• Exercise prompt
Reply with one number: the count of lines in the listing that contain the string "discgolfmetrix".

• Provided records
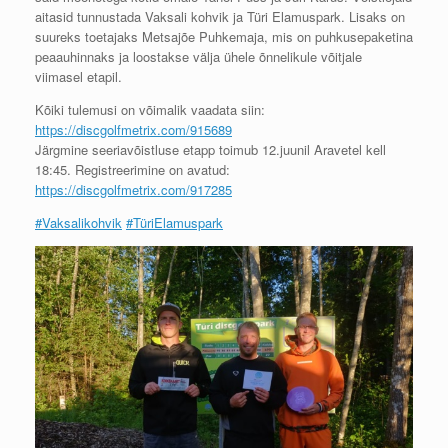
aitasid tunnustada Vaksali kohvik ja Türi Elamuspark. Lisaks on
suureks toetajaks Metsajõe Puhkemaja, mis on puhkusepaketina
peaauhinnaks ja loostakse välja ühele õnnelikule võitjale
viimasel etapil.
Kõiki tulemusi on võimalik vaadata siin:
https://discgolfmetrix.com/915689
Järgmine seeriavõistluse etapp toimub 12.juunil Aravetel kell
18:45. Registreerimine on avatud:
https://discgolfmetrix.com/917285
#
Vaksalikohvik
#
TüriElamuspark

• Your solution
2